ASSIGNMENT: Give the entries again exactly; drop the pictures.

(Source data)
++++++

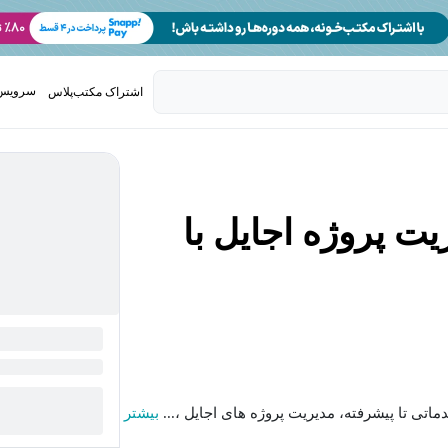
سرویس 
اشتراک مکتب‌پلاس
تدریس ک
ت پروژه اجایل با
اتی تا پیشرفته، مدیریت پروژه های اجایل ،...
بیشتر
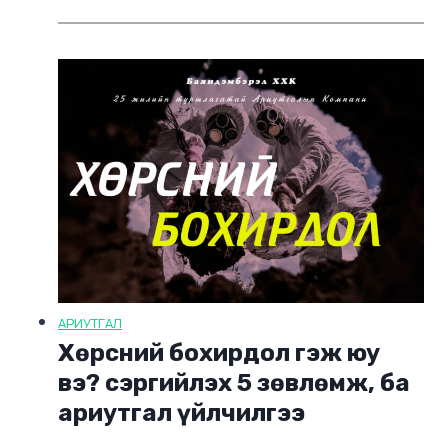
АРИУТГАЛ
Хөрсний бохирдол гэж юу
вэ? сэргийлэх 5 зөвлөмж, ба
ариутгал үйлчилгээ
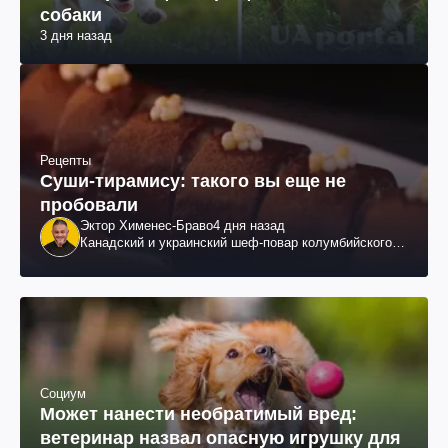
собаки
3 дня назад
Рецепты
Суши-тирамису: такого вы еще не
пробовали
Эктор Хименес-Браво
4 дня назад
Канадский и украинский шеф-повар колумбийского
происхождения, бизнесмен, телеведущий
Социум
Может нанести необратимый вред:
ветеринар назвал опасную игрушку для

++++++

RESULT:
سرویس 
اشتراک مکتب‌پلاس
تدریس ک
ت پروژه اجایل با
اتی تا پیشرفته، مدیریت پروژه های اجایل ،...
بیشتر
АРИУТГАЛ
Хөрсний бохирдол гэж юу
вэ? сэргийлэх 5 зөвлөмж, ба
ариутгал үйлчилгээ
собаки
3 дня назад
Рецепты
Суши-тирамису: такого вы еще не
пробовали
Эктор Хименес-Браво
4 дня назад
Канадский и украинский шеф-повар колумбийского
происхождения, бизнесмен, телеведущий
Социум
Может нанести необратимый вред:
ветеринар назвал опасную игрушку для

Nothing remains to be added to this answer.